[TASK OBJECTIVE] The lines to copy run from the one containing "Outline anything matching" to the last line of the entries; output those lines exactly and only them, without pictures.

(Stored data)
▼

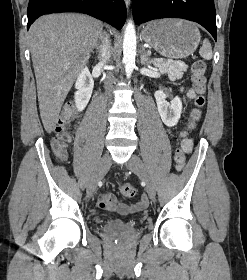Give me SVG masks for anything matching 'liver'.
Masks as SVG:
<instances>
[{
    "instance_id": "obj_1",
    "label": "liver",
    "mask_w": 247,
    "mask_h": 280,
    "mask_svg": "<svg viewBox=\"0 0 247 280\" xmlns=\"http://www.w3.org/2000/svg\"><path fill=\"white\" fill-rule=\"evenodd\" d=\"M102 35V23L81 14H50L29 30L40 116L47 133L58 121L75 78Z\"/></svg>"
}]
</instances>
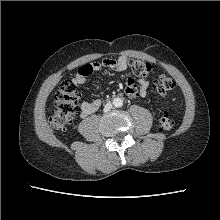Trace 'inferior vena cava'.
Wrapping results in <instances>:
<instances>
[{
	"instance_id": "1",
	"label": "inferior vena cava",
	"mask_w": 220,
	"mask_h": 220,
	"mask_svg": "<svg viewBox=\"0 0 220 220\" xmlns=\"http://www.w3.org/2000/svg\"><path fill=\"white\" fill-rule=\"evenodd\" d=\"M112 108V103L111 102H108L105 107H104V112H108L110 111Z\"/></svg>"
}]
</instances>
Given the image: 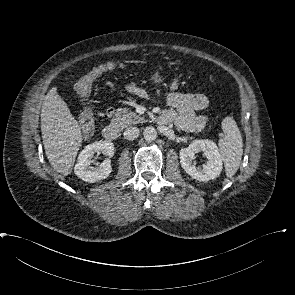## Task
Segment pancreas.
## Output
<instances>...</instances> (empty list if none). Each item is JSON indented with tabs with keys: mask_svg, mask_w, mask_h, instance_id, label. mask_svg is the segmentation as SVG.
<instances>
[{
	"mask_svg": "<svg viewBox=\"0 0 295 295\" xmlns=\"http://www.w3.org/2000/svg\"><path fill=\"white\" fill-rule=\"evenodd\" d=\"M143 120V117L130 111L129 109L119 108L114 114L112 124L123 129L131 124L141 123Z\"/></svg>",
	"mask_w": 295,
	"mask_h": 295,
	"instance_id": "obj_1",
	"label": "pancreas"
}]
</instances>
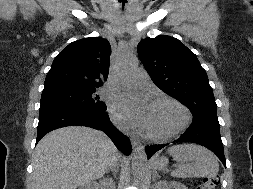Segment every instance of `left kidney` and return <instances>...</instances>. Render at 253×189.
Masks as SVG:
<instances>
[{
    "label": "left kidney",
    "mask_w": 253,
    "mask_h": 189,
    "mask_svg": "<svg viewBox=\"0 0 253 189\" xmlns=\"http://www.w3.org/2000/svg\"><path fill=\"white\" fill-rule=\"evenodd\" d=\"M154 189H188L184 184L179 182L160 181L154 185Z\"/></svg>",
    "instance_id": "5707ae66"
}]
</instances>
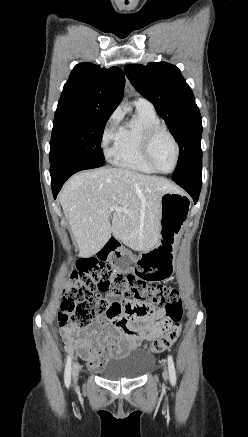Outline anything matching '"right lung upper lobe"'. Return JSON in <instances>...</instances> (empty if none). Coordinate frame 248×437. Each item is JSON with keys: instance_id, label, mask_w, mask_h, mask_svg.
<instances>
[{"instance_id": "right-lung-upper-lobe-1", "label": "right lung upper lobe", "mask_w": 248, "mask_h": 437, "mask_svg": "<svg viewBox=\"0 0 248 437\" xmlns=\"http://www.w3.org/2000/svg\"><path fill=\"white\" fill-rule=\"evenodd\" d=\"M124 84V73L118 67L78 64L64 85L57 108L111 115L122 100Z\"/></svg>"}]
</instances>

▲

[EXERCISE SOLUTION]
Outline anything matching '"right lung upper lobe"'. Return JSON in <instances>...</instances> (empty if none). Coordinate frame 248×437. Each item is JSON with keys: instance_id, label, mask_w, mask_h, mask_svg.
<instances>
[{"instance_id": "right-lung-upper-lobe-1", "label": "right lung upper lobe", "mask_w": 248, "mask_h": 437, "mask_svg": "<svg viewBox=\"0 0 248 437\" xmlns=\"http://www.w3.org/2000/svg\"><path fill=\"white\" fill-rule=\"evenodd\" d=\"M124 84V73L118 67L78 64L64 85L57 108L111 115L122 100Z\"/></svg>"}]
</instances>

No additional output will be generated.